From the line containing "Opties selecteren" through the last line of the material, copy every line exactly, both ends inclusive; do not copy pictures.
═════ SOURCE MATERIAL ═════
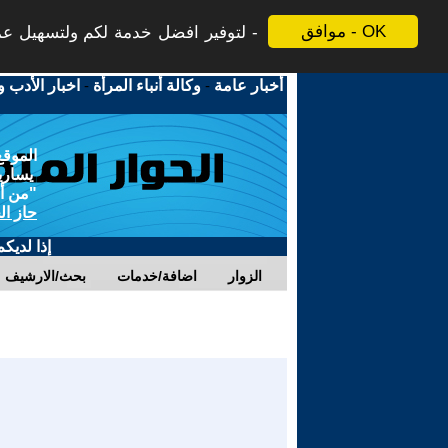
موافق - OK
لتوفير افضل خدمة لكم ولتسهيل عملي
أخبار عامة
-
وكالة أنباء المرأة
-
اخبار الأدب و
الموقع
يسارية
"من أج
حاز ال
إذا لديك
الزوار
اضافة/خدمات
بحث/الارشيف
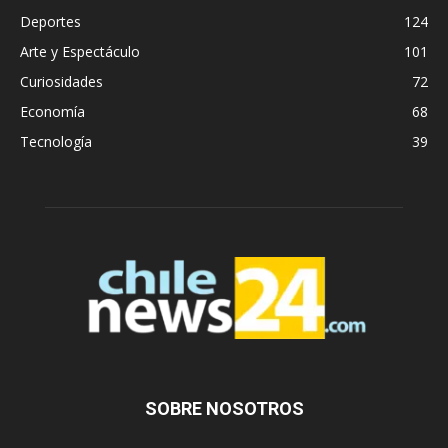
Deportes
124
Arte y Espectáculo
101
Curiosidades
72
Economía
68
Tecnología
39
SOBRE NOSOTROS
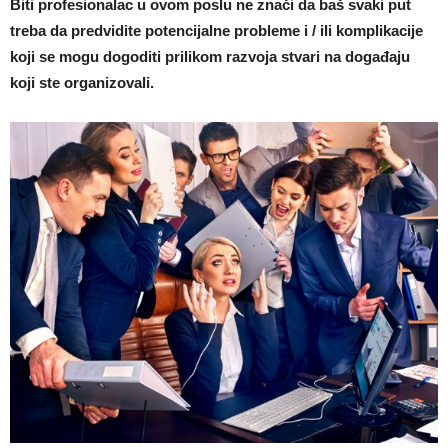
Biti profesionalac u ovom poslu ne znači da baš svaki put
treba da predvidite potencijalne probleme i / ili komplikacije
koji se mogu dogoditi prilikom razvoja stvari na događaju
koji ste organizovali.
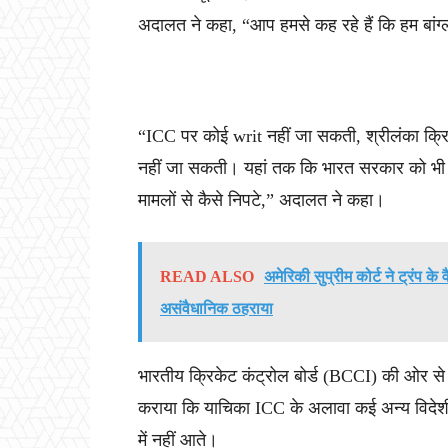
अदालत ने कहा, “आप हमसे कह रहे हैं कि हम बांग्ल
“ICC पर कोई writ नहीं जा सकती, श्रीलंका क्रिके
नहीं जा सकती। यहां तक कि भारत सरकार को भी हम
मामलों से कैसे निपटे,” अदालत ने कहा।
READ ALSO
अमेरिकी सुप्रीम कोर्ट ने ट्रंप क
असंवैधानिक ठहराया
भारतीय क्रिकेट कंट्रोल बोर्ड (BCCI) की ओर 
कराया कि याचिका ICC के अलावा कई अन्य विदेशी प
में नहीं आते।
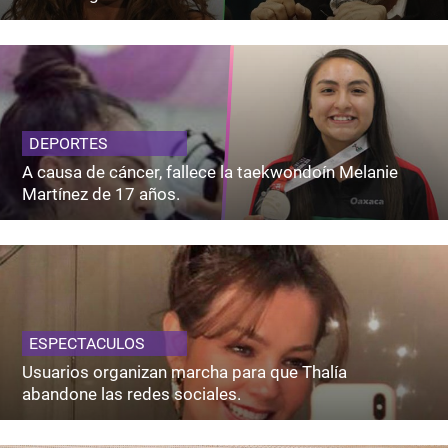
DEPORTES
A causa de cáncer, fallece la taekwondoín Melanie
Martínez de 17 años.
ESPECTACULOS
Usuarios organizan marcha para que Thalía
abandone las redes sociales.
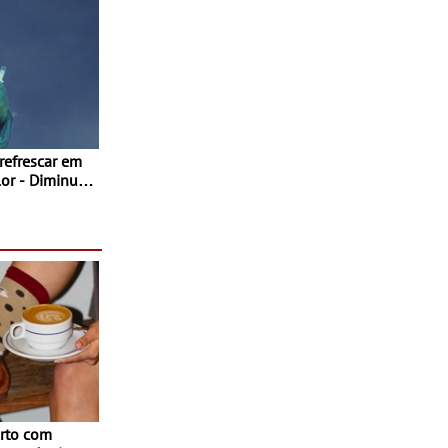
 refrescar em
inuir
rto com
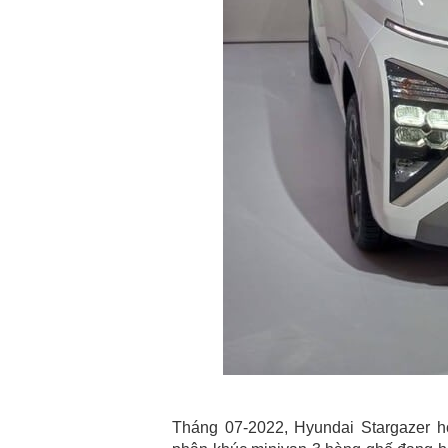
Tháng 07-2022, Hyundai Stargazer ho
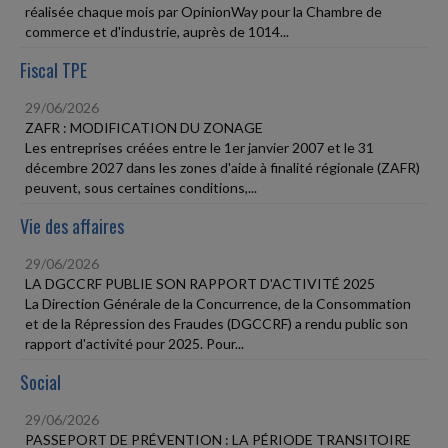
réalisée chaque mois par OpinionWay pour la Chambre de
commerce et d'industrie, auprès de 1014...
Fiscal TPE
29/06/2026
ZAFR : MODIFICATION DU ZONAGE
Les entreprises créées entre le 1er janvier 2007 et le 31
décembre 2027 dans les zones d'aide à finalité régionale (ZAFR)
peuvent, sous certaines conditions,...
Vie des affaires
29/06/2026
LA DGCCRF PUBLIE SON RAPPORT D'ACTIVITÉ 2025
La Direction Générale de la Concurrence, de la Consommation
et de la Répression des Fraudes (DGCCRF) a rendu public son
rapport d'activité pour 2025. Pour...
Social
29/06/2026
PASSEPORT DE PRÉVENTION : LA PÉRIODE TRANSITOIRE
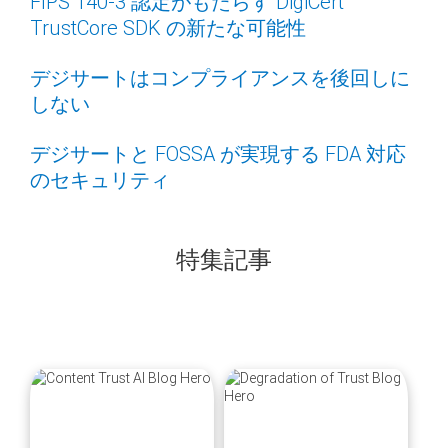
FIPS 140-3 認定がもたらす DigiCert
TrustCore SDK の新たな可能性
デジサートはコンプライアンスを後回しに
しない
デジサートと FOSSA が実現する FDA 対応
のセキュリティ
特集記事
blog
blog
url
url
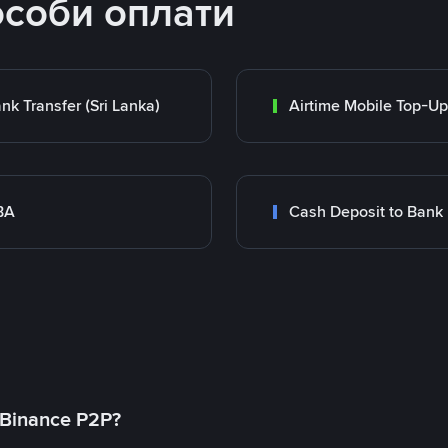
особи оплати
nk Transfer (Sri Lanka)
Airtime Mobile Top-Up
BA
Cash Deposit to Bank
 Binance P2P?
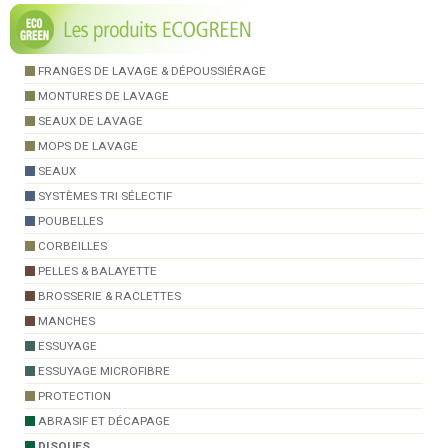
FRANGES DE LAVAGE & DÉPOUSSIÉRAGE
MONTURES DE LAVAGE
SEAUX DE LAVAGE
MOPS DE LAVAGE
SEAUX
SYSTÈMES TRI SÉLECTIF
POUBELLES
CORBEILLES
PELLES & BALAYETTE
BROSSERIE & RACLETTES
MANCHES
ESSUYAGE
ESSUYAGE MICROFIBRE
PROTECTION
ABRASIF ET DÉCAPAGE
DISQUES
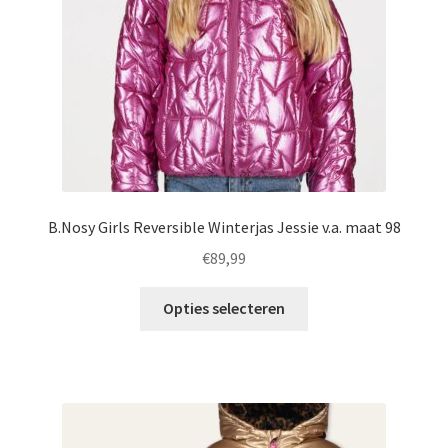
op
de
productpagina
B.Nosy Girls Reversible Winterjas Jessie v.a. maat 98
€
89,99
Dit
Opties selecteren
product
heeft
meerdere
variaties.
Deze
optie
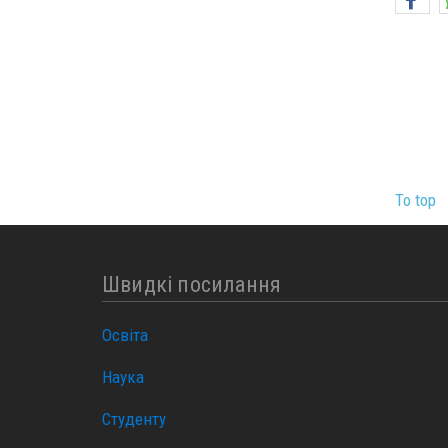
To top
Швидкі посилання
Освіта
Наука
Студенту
═════
● RESULT FOR THIS EXERCISE:
Opties selecteren
product
heeft
meerdere
variaties.
Deze
optie
To top
Швидкі посилання
Освіта
Наука
Студенту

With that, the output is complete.